Simple SELECT/WHERE query slow. Should I index a BIT field? [duplicate] - sql

This question already has answers here:
Should I index a bit field in SQL Server?
(18 answers)
Closed 8 years ago.
The following query takes 20-25 seconds to run
SELECT * from Books WHERE IsPaperback = 1
Where IsBundle is a BIT field. There's about 500k rows, and about 400k currently have this field set.
I also have a BIT field called IsBundle and only 900 records have this set. Again, execution time is about 20-25 seconds.
How can I speed up such a simple query?

Indexing a bit column will result in two parts, true and false. If the data is split 50/50 the gain will be 'some'. When it is 90/10 and you query the 10 part, yes it will make a difference.
You should first narrow down your result set column wise. Then, if you see you just need a few columns, and you execute this query a lot, you could even include those few fields in the index.

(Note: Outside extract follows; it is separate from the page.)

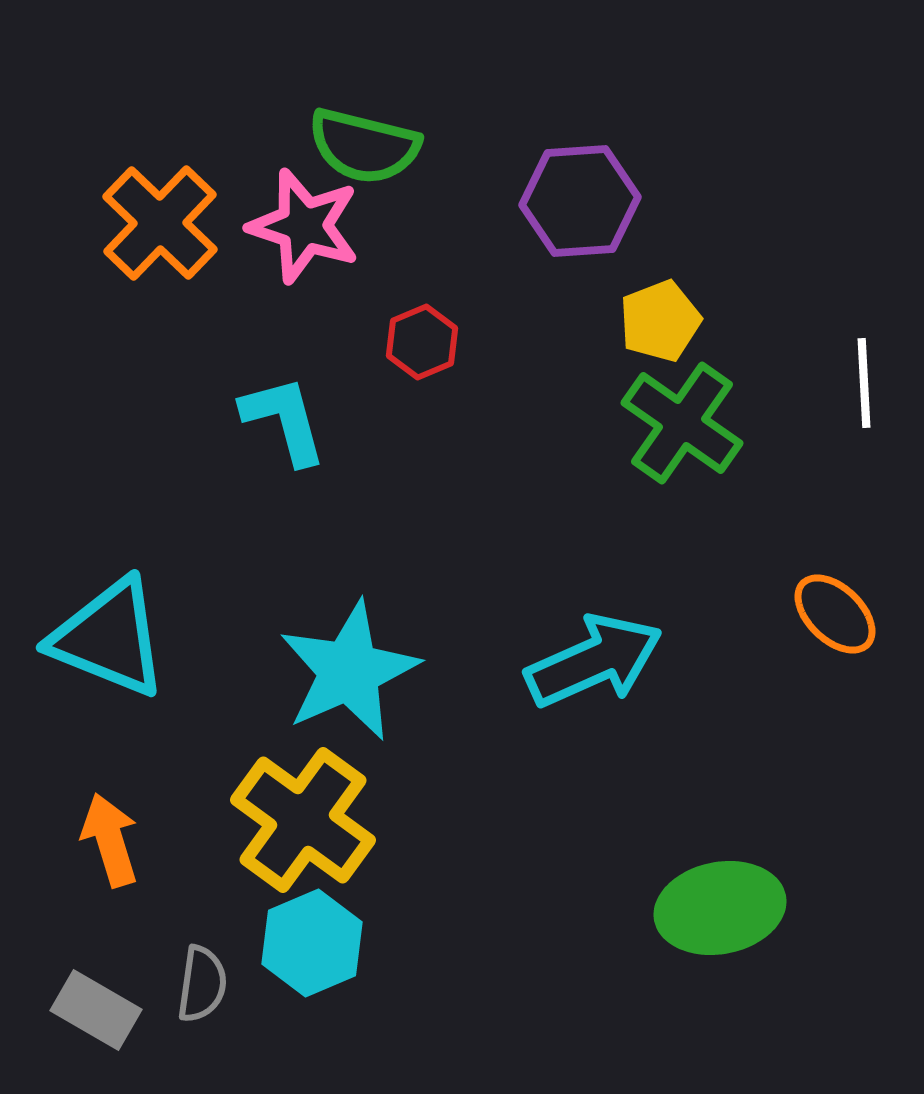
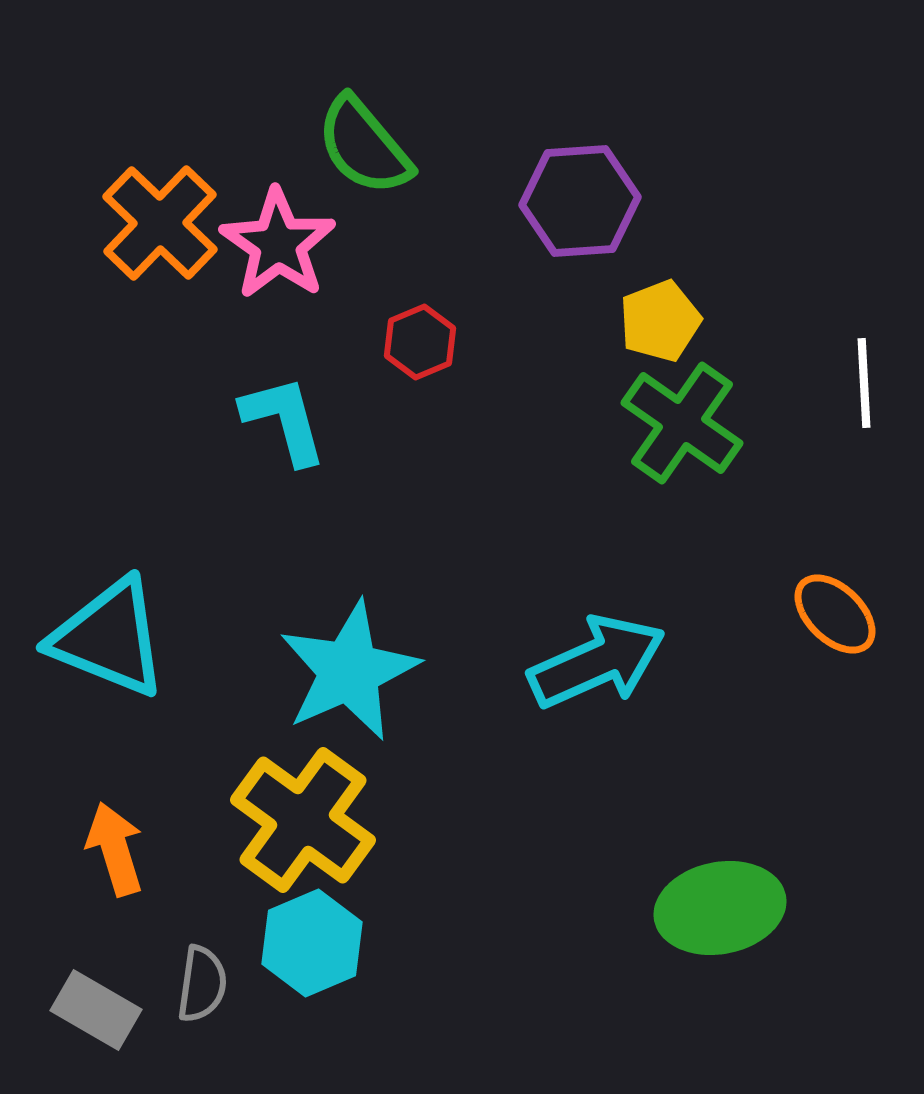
green semicircle: rotated 36 degrees clockwise
pink star: moved 26 px left, 18 px down; rotated 17 degrees clockwise
red hexagon: moved 2 px left
cyan arrow: moved 3 px right, 1 px down
orange arrow: moved 5 px right, 9 px down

Then there is no need for a lookup in the table itself.

First of all i would implicitly call out the columns,
select
field1
, field2
, field3
from books
where IsPaperback = 1;
this seems to be a small thing, but when you use star (*) for column selection, the DB has to look up the column names prior to actually performing the call.
do you have a index on IsPaperback ? that would impact the above query more than having an index on the IsBundle
if you had a condition of IsBundle = 1 then i would think that would be need for an index on that field.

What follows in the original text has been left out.